Stored data entries
-------

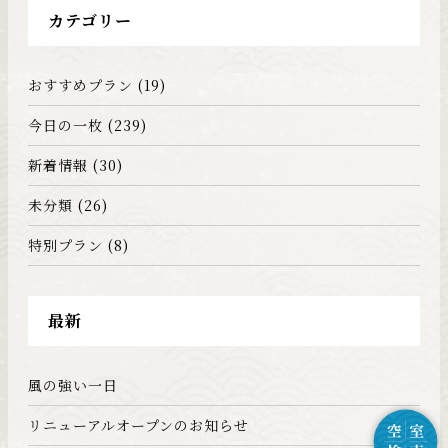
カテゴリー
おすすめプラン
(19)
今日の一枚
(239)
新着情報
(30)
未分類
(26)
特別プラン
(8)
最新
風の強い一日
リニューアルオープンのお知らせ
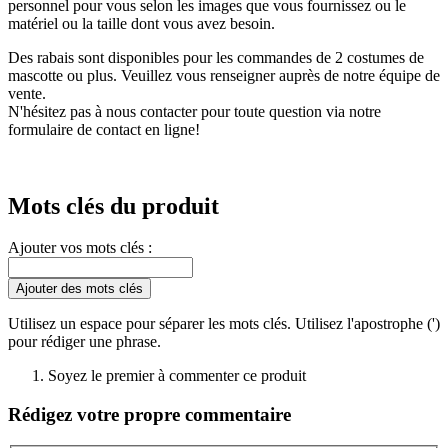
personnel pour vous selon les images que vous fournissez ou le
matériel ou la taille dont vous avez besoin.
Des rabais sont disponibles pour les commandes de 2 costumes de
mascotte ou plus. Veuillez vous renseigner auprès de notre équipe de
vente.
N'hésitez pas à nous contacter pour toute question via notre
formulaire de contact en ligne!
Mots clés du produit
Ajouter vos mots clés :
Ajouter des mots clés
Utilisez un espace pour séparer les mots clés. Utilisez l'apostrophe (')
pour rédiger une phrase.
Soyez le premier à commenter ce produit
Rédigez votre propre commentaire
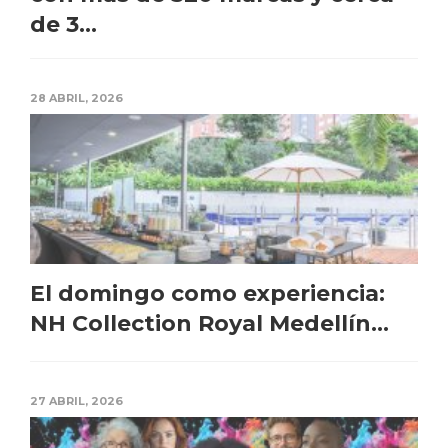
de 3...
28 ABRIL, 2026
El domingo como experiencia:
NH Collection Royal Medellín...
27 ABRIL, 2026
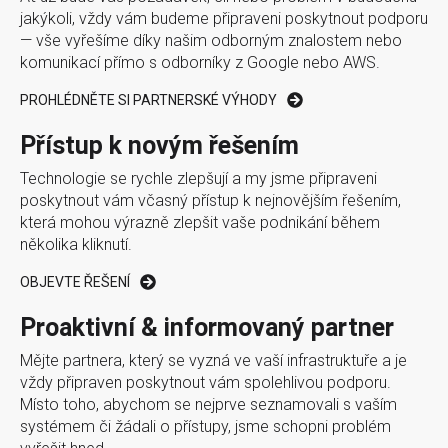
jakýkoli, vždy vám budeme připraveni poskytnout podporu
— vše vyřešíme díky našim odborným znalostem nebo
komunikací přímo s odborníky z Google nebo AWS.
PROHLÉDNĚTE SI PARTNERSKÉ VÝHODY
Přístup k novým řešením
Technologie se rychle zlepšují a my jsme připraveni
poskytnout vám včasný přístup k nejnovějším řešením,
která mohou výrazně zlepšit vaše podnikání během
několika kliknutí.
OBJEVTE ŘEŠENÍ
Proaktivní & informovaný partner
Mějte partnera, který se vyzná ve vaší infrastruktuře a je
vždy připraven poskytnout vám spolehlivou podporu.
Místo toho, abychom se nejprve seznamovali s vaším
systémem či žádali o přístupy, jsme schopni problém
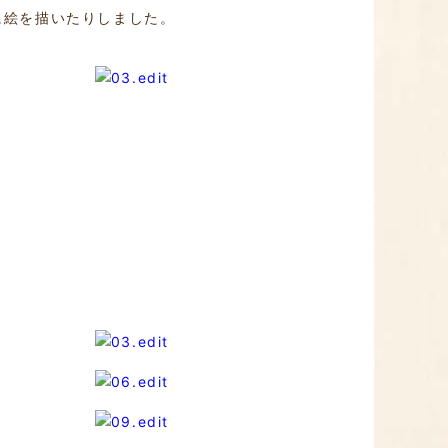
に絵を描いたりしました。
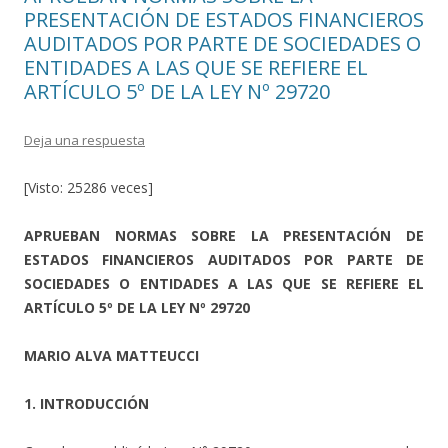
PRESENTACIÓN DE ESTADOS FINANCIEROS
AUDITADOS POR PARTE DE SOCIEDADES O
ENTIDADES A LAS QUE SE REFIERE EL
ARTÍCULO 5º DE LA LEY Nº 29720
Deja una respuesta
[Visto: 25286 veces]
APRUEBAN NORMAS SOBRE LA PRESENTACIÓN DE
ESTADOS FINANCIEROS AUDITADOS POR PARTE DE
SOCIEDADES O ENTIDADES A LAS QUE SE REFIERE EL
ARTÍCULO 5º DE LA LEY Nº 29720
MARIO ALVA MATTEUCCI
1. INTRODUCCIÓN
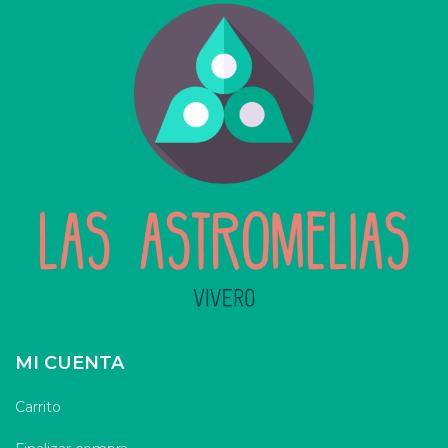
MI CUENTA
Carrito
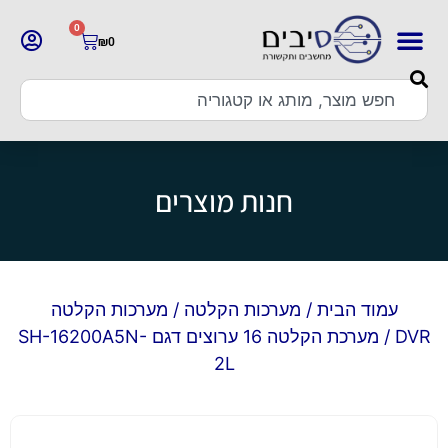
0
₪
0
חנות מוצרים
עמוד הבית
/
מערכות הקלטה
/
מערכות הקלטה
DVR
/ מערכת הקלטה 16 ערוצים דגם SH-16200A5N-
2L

-------

▸ WHAT THE TASK REQUIRES
From the opening line of the entries above to the line containing "AUDITADOS POR PARTE DE SOCIEDADES O", please transcribe each line exactly, skipping every picture.

▸ REPLY TO THE TASK
カテゴリー
おすすめプラン
(19)
今日の一枚
(239)
新着情報
(30)
未分類
(26)
特別プラン
(8)
最新
風の強い一日
リニューアルオープンのお知らせ
personnel pour vous selon les images que vous fournissez ou le
matériel ou la taille dont vous avez besoin.
Des rabais sont disponibles pour les commandes de 2 costumes de
mascotte ou plus. Veuillez vous renseigner auprès de notre équipe de
vente.
N'hésitez pas à nous contacter pour toute question via notre
formulaire de contact en ligne!
Mots clés du produit
Ajouter vos mots clés :
Ajouter des mots clés
Utilisez un espace pour séparer les mots clés. Utilisez l'apostrophe (')
pour rédiger une phrase.
Soyez le premier à commenter ce produit
Rédigez votre propre commentaire
de 3...
28 ABRIL, 2026
El domingo como experiencia:
NH Collection Royal Medellín...
27 ABRIL, 2026
jakýkoli, vždy vám budeme připraveni poskytnout podporu
— vše vyřešíme díky našim odborným znalostem nebo
komunikací přímo s odborníky z Google nebo AWS.
PROHLÉDNĚTE SI PARTNERSKÉ VÝHODY
Přístup k novým řešením
Technologie se rychle zlepšují a my jsme připraveni
poskytnout vám včasný přístup k nejnovějším řešením,
která mohou výrazně zlepšit vaše podnikání během
několika kliknutí.
OBJEVTE ŘEŠENÍ
Proaktivní & informovaný partner
Mějte partnera, který se vyzná ve vaší infrastruktuře a je
vždy připraven poskytnout vám spolehlivou podporu.
Místo toho, abychom se nejprve seznamovali s vaším
systémem či žádali o přístupy, jsme schopni problém
に絵を描いたりしました。
PRESENTACIÓN DE ESTADOS FINANCIEROS
AUDITADOS POR PARTE DE SOCIEDADES O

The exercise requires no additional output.